_DATA SECTION_.
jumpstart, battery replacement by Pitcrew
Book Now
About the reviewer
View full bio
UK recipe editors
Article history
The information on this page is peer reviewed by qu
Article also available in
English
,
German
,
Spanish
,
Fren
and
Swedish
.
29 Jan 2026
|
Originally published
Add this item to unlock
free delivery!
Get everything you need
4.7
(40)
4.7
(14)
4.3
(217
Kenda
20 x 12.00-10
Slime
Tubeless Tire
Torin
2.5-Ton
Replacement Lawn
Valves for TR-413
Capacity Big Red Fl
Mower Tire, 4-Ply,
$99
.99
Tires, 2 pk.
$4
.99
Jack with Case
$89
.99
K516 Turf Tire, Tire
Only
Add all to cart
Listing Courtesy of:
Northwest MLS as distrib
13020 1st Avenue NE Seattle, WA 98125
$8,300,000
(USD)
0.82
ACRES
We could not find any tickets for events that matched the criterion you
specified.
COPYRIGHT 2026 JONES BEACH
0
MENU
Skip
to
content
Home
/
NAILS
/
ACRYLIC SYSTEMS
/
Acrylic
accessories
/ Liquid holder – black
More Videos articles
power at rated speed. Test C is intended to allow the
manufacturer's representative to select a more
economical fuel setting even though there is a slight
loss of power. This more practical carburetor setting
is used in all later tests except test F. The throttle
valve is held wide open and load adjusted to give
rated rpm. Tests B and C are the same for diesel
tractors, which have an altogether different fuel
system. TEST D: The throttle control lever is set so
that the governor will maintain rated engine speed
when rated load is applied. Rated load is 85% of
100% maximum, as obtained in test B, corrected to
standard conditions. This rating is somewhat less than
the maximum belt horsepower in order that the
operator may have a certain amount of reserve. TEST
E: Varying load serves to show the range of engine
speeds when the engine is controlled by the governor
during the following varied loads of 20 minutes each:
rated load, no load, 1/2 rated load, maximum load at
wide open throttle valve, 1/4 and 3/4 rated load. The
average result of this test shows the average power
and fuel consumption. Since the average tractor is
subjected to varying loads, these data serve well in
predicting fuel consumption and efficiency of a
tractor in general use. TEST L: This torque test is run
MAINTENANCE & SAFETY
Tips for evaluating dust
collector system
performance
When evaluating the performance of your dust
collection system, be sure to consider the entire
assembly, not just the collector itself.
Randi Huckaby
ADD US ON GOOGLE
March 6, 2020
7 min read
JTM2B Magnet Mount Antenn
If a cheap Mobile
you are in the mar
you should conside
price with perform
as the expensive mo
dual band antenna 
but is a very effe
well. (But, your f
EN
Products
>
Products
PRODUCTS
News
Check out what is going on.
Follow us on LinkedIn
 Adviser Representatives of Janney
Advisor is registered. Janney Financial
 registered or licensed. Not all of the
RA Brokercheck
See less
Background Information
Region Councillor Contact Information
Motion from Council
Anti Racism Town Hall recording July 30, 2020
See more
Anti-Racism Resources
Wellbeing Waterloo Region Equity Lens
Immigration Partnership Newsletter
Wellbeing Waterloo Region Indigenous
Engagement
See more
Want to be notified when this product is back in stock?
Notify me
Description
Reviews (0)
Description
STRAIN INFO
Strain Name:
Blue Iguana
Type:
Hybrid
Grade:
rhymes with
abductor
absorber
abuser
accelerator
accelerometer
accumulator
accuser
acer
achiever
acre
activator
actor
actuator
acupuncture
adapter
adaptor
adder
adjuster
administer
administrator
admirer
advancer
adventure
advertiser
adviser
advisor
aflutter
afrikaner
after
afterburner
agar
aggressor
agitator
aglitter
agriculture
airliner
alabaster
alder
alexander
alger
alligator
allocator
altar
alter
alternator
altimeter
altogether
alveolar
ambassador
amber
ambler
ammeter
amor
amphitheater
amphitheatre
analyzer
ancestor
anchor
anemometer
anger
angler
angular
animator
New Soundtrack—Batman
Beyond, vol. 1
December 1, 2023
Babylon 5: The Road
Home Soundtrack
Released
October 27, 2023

_WHAT IS BEING ASKED_. Only an exact transcription of all the records above counts as an answer.

_WRITTEN ANSWER_.
jumpstart, battery replacement by Pitcrew
Book Now
About the reviewer
View full bio
UK recipe editors
Article history
The information on this page is peer reviewed by qu
Article also available in
English
,
German
,
Spanish
,
Fren
and
Swedish
.
29 Jan 2026
|
Originally published
Add this item to unlock
free delivery!
Get everything you need
4.7
(40)
4.7
(14)
4.3
(217
Kenda
20 x 12.00-10
Slime
Tubeless Tire
Torin
2.5-Ton
Replacement Lawn
Valves for TR-413
Capacity Big Red Fl
Mower Tire, 4-Ply,
$99
.99
Tires, 2 pk.
$4
.99
Jack with Case
$89
.99
K516 Turf Tire, Tire
Only
Add all to cart
Listing Courtesy of:
Northwest MLS as distrib
13020 1st Avenue NE Seattle, WA 98125
$8,300,000
(USD)
0.82
ACRES
We could not find any tickets for events that matched the criterion you
specified.
COPYRIGHT 2026 JONES BEACH
0
MENU
Skip
to
content
Home
/
NAILS
/
ACRYLIC SYSTEMS
/
Acrylic
accessories
/ Liquid holder – black
More Videos articles
power at rated speed. Test C is intended to allow the
manufacturer's representative to select a more
economical fuel setting even though there is a slight
loss of power. This more practical carburetor setting
is used in all later tests except test F. The throttle
valve is held wide open and load adjusted to give
rated rpm. Tests B and C are the same for diesel
tractors, which have an altogether different fuel
system. TEST D: The throttle control lever is set so
that the governor will maintain rated engine speed
when rated load is applied. Rated load is 85% of
100% maximum, as obtained in test B, corrected to
standard conditions. This rating is somewhat less than
the maximum belt horsepower in order that the
operator may have a certain amount of reserve. TEST
E: Varying load serves to show the range of engine
speeds when the engine is controlled by the governor
during the following varied loads of 20 minutes each:
rated load, no load, 1/2 rated load, maximum load at
wide open throttle valve, 1/4 and 3/4 rated load. The
average result of this test shows the average power
and fuel consumption. Since the average tractor is
subjected to varying loads, these data serve well in
predicting fuel consumption and efficiency of a
tractor in general use. TEST L: This torque test is run
MAINTENANCE & SAFETY
Tips for evaluating dust
collector system
performance
When evaluating the performance of your dust
collection system, be sure to consider the entire
assembly, not just the collector itself.
Randi Huckaby
ADD US ON GOOGLE
March 6, 2020
7 min read
JTM2B Magnet Mount Antenn
If a cheap Mobile
you are in the mar
you should conside
price with perform
as the expensive mo
dual band antenna 
but is a very effe
well. (But, your f
EN
Products
>
Products
PRODUCTS
News
Check out what is going on.
Follow us on LinkedIn
 Adviser Representatives of Janney
Advisor is registered. Janney Financial
 registered or licensed. Not all of the
RA Brokercheck
See less
Background Information
Region Councillor Contact Information
Motion from Council
Anti Racism Town Hall recording July 30, 2020
See more
Anti-Racism Resources
Wellbeing Waterloo Region Equity Lens
Immigration Partnership Newsletter
Wellbeing Waterloo Region Indigenous
Engagement
See more
Want to be notified when this product is back in stock?
Notify me
Description
Reviews (0)
Description
STRAIN INFO
Strain Name:
Blue Iguana
Type:
Hybrid
Grade:
rhymes with
abductor
absorber
abuser
accelerator
accelerometer
accumulator
accuser
acer
achiever
acre
activator
actor
actuator
acupuncture
adapter
adaptor
adder
adjuster
administer
administrator
admirer
advancer
adventure
advertiser
adviser
advisor
aflutter
afrikaner
after
afterburner
agar
aggressor
agitator
aglitter
agriculture
airliner
alabaster
alder
alexander
alger
alligator
allocator
altar
alter
alternator
altimeter
altogether
alveolar
ambassador
amber
ambler
ammeter
amor
amphitheater
amphitheatre
analyzer
ancestor
anchor
anemometer
anger
angler
angular
animator
New Soundtrack—Batman
Beyond, vol. 1
December 1, 2023
Babylon 5: The Road
Home Soundtrack
Released
October 27, 2023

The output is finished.